ACTIVITY:
If any record holds an image, omit the image and print the rest exactly.

Data entries
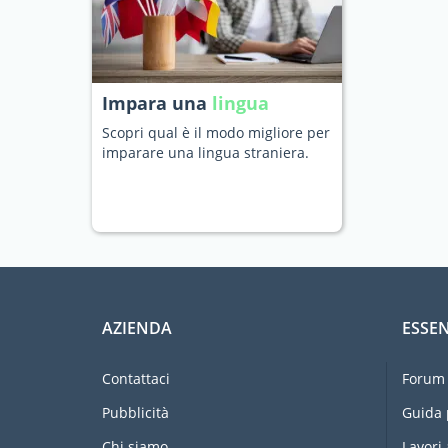
Impara una
lingua
Scopri qual è il modo migliore per
imparare una lingua straniera.
AZIENDA
ESSEN
Contattaci
Forum 
Pubblicità
Guida 
Chi siamo
Lavori 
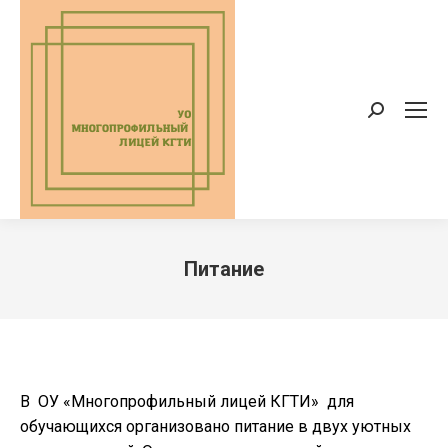
Поиск:
Питание
Вы здесь:
В ОУ «Многопрофильный лицей КГТИ» для
обучающихся организовано питание в двух уютных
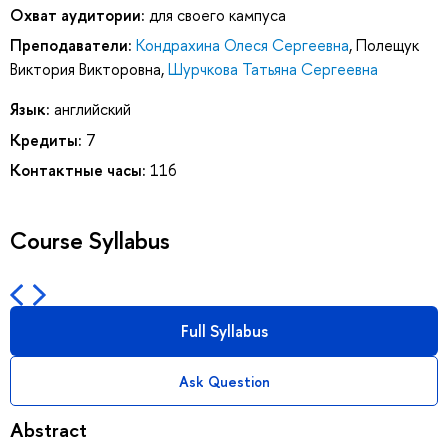
Охват аудитории:
для своего кампуса
Преподаватели:
Кондрахина Олеся Сергеевна
,
Полещук
Виктория Викторовна
,
Шурчкова Татьяна Сергеевна
Язык:
английский
Кредиты:
7
Контактные часы:
116
Course Syllabus
Full Syllabus
Ask Question
Abstract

RESPONSE BOX:
Impara una
lingua
Scopri qual è il modo migliore per
imparare una lingua straniera.
AZIENDA
ESSEN
Contattaci
Forum 
Pubblicità
Guida 
Chi siamo
Lavori 
Поиск:
Питание
Вы здесь:
В ОУ «Многопрофильный лицей КГТИ» для
обучающихся организовано питание в двух уютных
Охват аудитории:
для своего кампуса
Преподаватели:
Кондрахина Олеся Сергеевна
,
Полещук
Виктория Викторовна
,
Шурчкова Татьяна Сергеевна
Язык:
английский
Кредиты:
7
Контактные часы:
116
Course Syllabus
Full Syllabus
Ask Question
Abstract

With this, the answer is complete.